Allow correct reading of custom floating point types #781

mraspaud · 2016-11-27T22:21:28Z

Sometimes, the custom floating point types need to be expanded in larger standard floating point types, eg a custom float fitting in 16 bits has to be unpacked into a float 32 for correct representation. On the current master branch, this would fail in some cases of larger than standard exponent values for example.

This PR checks the exponent value extent and significand precision to find which standard float type to expand the custom type into. Fixes #630

mraspaud · 2016-12-08T07:25:56Z

Hi, I was wondering if I needed to do anything more for this PR to be accepted ?

tacaswell · 2016-12-17T16:40:31Z

Could you add a test for handling non-standard float sizes?

Someone other than me should do a review of this (@FrancescAlted @andrewcollette @andreabedini ) as I am not confident in my domain knowledge of non-standard floating types.

mraspaud · 2016-12-18T22:22:40Z

Hi, Thanks for looking at this. Unfortunately, I don't think I can write unit tests for this: as far as I know, it's not possible to create non-standard floats in h5py, hence I won't have anything to test on.
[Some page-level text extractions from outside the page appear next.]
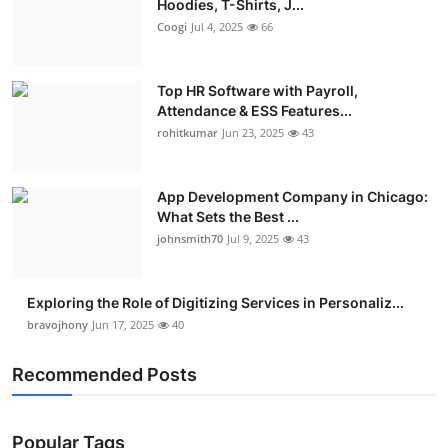
Hoodies, T-Shirts, J...
Coogi
Jul 4, 2025
66
Top HR Software with Payroll,
Attendance & ESS Features...
rohitkumar
Jun 23, 2025
43
App Development Company in Chicago:
What Sets the Best ...
johnsmith70
Jul 9, 2025
43
Exploring the Role of Digitizing Services in Personaliz...
bravojhony
Jun 17, 2025
40
Recommended Posts
Popular Tags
tacaswell · 2016-12-19T13:21:58Z

You can create custom data types (lifted from h5t.pyx):

# Mini floats
IEEE_F16BE = IEEE_F32BE.copy()
IEEE_F16BE.set_fields(15, 10, 5, 0, 10)
IEEE_F16BE.set_size(2)
IEEE_F16BE.set_ebias(15)
IEEE_F16BE.lock()

You will probably have to use the low-level interface, but I think you can create datasets with custom / non-standard floats.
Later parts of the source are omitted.